### Exercise requirements
Skip the pictures and write out, word for word, the lines below from the one with "I det 19. århundrede begyndte europæiske" through the one with "Jugendbildung und den", inclusive.

### Information
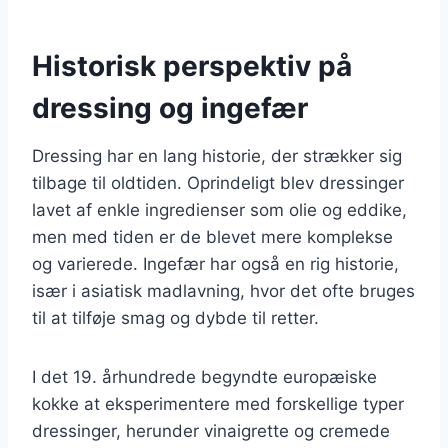
Historisk perspektiv på
dressing og ingefær
Dressing har en lang historie, der strækker sig
tilbage til oldtiden. Oprindeligt blev dressinger
lavet af enkle ingredienser som olie og eddike,
men med tiden er de blevet mere komplekse
og varierede. Ingefær har også en rig historie,
især i asiatisk madlavning, hvor det ofte bruges
til at tilføje smag og dybde til retter.
I det 19. århundrede begyndte europæiske
kokke at eksperimentere med forskellige typer
dressinger, herunder vinaigrette og cremede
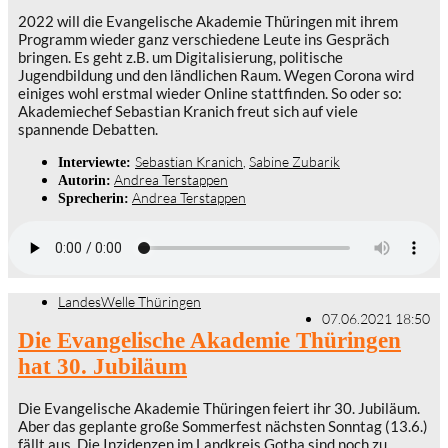
2022 will die Evangelische Akademie Thüringen mit ihrem
Programm wieder ganz verschiedene Leute ins Gespräch
bringen. Es geht z.B. um Digitalisierung, politische
Jugendbildung und den ländlichen Raum. Wegen Corona wird
einiges wohl erstmal wieder Online stattfinden. So oder so:
Akademiechef Sebastian Kranich freut sich auf viele
spannende Debatten.
Sebastian Kranich
,
Sabine Zubarik
Interviewte:
Andrea Terstappen
Autorin:
Andrea Terstappen
Sprecherin:
LandesWelle Thüringen
07.06.2021 18:50
Die Evangelische Akademie Thüringen
hat 30. Jubiläum
Die Evangelische Akademie Thüringen feiert ihr 30. Jubiläum.
Aber das geplante große Sommerfest nächsten Sonntag (13.6.)
fällt aus. Die Inzidenzen im Landkreis Gotha sind noch zu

### Your response
I det 19. århundrede begyndte europæiske
kokke at eksperimentere med forskellige typer
dressinger, herunder vinaigrette og cremede
2022 will die Evangelische Akademie Thüringen mit ihrem
Programm wieder ganz verschiedene Leute ins Gespräch
bringen. Es geht z.B. um Digitalisierung, politische
Jugendbildung und den ländlichen Raum. Wegen Corona wird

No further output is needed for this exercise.